AMD emphasizes efficiency with Barcelona
By Ed Sperling, Editor in Chief -- EDN, September 10, 2007
AMD has changed the way it designs processors, starting with a fixed power budget and building performance improvements around that.
The shift is largely due to the way that customers—particularly data centers—now buy servers. With cooling and power operating costs approaching the cost of the server hardware, many corporations have begun focusing on different buying criteria than in the past. Performance is one factor, but power savings are an ever-growing consideration.
Randy Allen, corporate VP in charge of AMD’s server and workstation productions division, said there are three considerations that companies make in buying server hardware—peak performance, performance per watt and performance per dollar. He said that performance per watt is the most difficult to measure, but the one that has become increasingly important in measuring return on investment.

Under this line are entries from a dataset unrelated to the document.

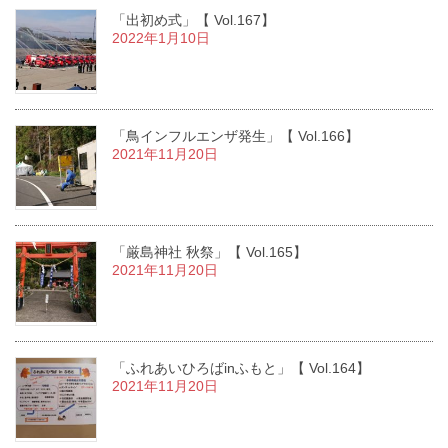
「出初め式」【 Vol.167】
2022年1月10日
「鳥インフルエンザ発生」【 Vol.166】
2021年11月20日
「厳島神社 秋祭」【 Vol.165】
2021年11月20日
「ふれあいひろばinふもと」【 Vol.164】
2021年11月20日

“The traditional buying criterion has been peak performance,” he said. “People would buy at the highest peak performance they could or they would buy on performance per dollar…This emergence of performance per watt has been dramatic over the last two years.”

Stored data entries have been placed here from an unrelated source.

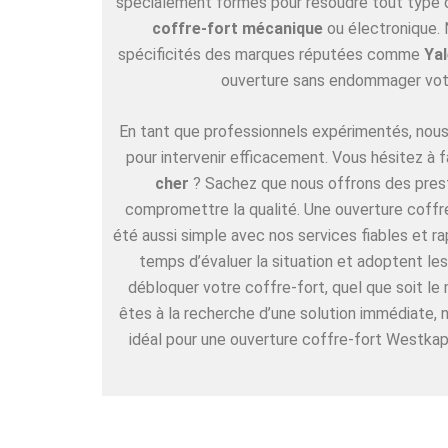
spécialement formés pour résoudre tout type de
coffre-fort mécanique
ou électronique. 
spécificités des marques réputées comme
Yal
ouverture sans endommager vot
En tant que professionnels expérimentés, nous 
pour intervenir efficacement. Vous hésitez à f
cher
? Sachez que nous offrons des pres
compromettre la qualité. Une ouverture coffr
été aussi simple avec nos services fiables et r
temps d’évaluer la situation et adoptent l
débloquer votre coffre-fort, quel que soit le
êtes à la recherche d’une solution immédiate,
idéal pour une ouverture coffre-fort Westkape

Making processors more efficient by keeping the power consumption static has required some complex innovations. Allen said Barcelona includes such innovations as dynamically controlling power between cores, among other things. He said that in the second half of next year, AMD will move its Opteron server chips to 45nm processes, adding larger cache and hypertransport inside the chip as well as DDR3 memory.
Like Intel, AMD is focusing heavily on virtualization to improve efficiency within data centers. With many data center servers operating at between 5 percent to 15 percent efficiency, virtualization offers a way to greatly improve usage of those processors. Hector Ruiz, AMD’s chairman and CEO, said that virtualization will likely cause a short-term drop-off in sales to data centers, but he believes that will be a one-time blip that will last no more than a year.
“Virtualization will open the door for more than you can do today,” Ruiz said. “People will learn how to use virtualization.”
Efficiency is likely to become a marketing tool for selling the new chips, as well. AMD officials contend the new Barcelona chips are more efficient than rival Intel's quad-core processors due to the memory structure on the chips. "They have an external memory controll that takes two times more power than ours," said Allen.